Uma igreja pode estar cheia de pessoas e vazia de discípulos


Vladimir Chaves

Uma igreja pode crescer e continuar rasa por dentro. Pode ter muitos lugares ocupados, muitas atividades acontecendo e, ainda assim, poucos discípulos verdadeiramente formados.

Uma igreja cheia de pessoas não é, necessariamente, uma igreja cheia de discípulos. O auditório cheio mostra quantas pessoas chegaram, mas não revela quantas aprenderam a seguir Jesus, conhecer a Palavra, explicar a própria fé, servir ao próximo, cuidar de alguém e ajudar outros a também seguirem a Cristo.

Jesus ensinou multidões, mas nunca teve como objetivo simplesmente reunir multidões. Ele chamou pessoas para perto, ensinou-as, corrigiu-as, enviou-as e preparou-as para continuar a missão. Por isso, sua ordem foi clara: “Ide, portanto, fazei discípulos de todas as nações” (Mateus 28:19).

O crescimento numérico não é o problema. O problema começa quando o número passa a ser considerado o principal sinal de sucesso. Uma multidão pode encher um templo, mas somente discípulos maduros podem levar o Evangelho adiante.

Paulo orientou Timóteo a fazer justamente isso: “E o que de minha parte ouviste através de muitas testemunhas, isso mesmo transmite a homens fiéis e também idôneos para instruir a outros” (2 Timóteo 2:2). Observe a sequência: Paulo ensinou Timóteo; Timóteo deveria ensinar homens fiéis; e esses homens ensinariam outros. Isso é formação de discípulos.

Também é por isso que Efésios 4:12 fala sobre preparar os santos “para a obra do ministério, para edificação do corpo de Cristo”. A igreja não deve apenas reunir pessoas para assistir cultos; deve preparar pessoas para servir.

Precisamos, portanto, mudar algumas perguntas. Não perguntar somente: “Quantos vieram?”, mas também: “Quem está sendo formado?”

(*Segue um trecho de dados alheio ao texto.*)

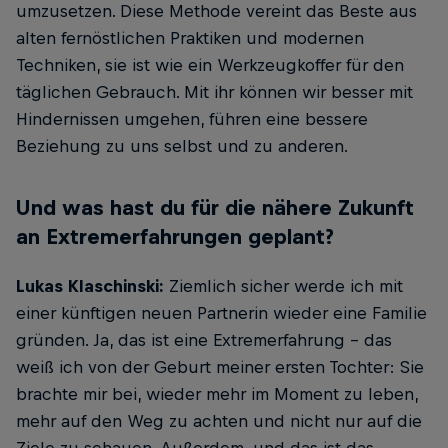
umzusetzen. Diese Methode vereint das Beste aus
alten fernöstlichen Praktiken und modernen
Techniken, sie ist wie ein Werkzeugkoffer für den
täglichen Gebrauch. Mit ihr können wir besser mit
Hindernissen umgehen, führen eine bessere
Beziehung zu uns selbst und zu anderen.
Und was hast du für die nähere Zukunft
an Extremerfahrungen geplant?
Lukas Klaschinski:
Ziemlich sicher werde ich mit
einer künftigen neuen Partnerin wieder eine Familie
gründen. Ja, das ist eine Extremerfahrung – das
weiß ich von der Geburt meiner ersten Tochter: Sie
brachte mir bei, wieder mehr im Moment zu leben,
mehr auf den Weg zu achten und nicht nur auf die
Ziele zu schauen. Außerdem, und das ist das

Não apenas: “Quantas pessoas levantaram a mão?”, “quantos deram glória?” mas: “Quantas estão aprendendo a viver a fé?”

Não apenas: “Quantos estão sentados nos bancos?”, mas: “Quantos estão servindo, cuidando, ensinando e formando outros?”

O verdadeiro crescimento da igreja não aparece apenas na quantidade de pessoas que entram pela porta, mas na qualidade de discípulos que saem por ela para viver e anunciar aquilo que aprenderam.

Jesus não nos chamou simplesmente para fazer admiradores, frequentadores ou espectadores. Ele disse: “Se vós permanecerdes na minha palavra, sois verdadeiramente meus discípulos” (João 8:31).

Uma igreja saudável não deve ter medo de multidões, mas também não pode fazer da multidão o seu destino final. Multidões podem encher um auditório; discípulos transformados podem alcançar uma geração.

No fim, talvez a pergunta mais importante não seja: “Quantos temos?”, mas: “Quem estamos formando e quem essa pessoa já começou a formar?”

É nesse processo de ensinar, viver, servir e multiplicar discípulos que o crescimento deixa de ser apenas no número de pessoas e passa a ser em maturidade, conhecimento e semelhança com Cristo.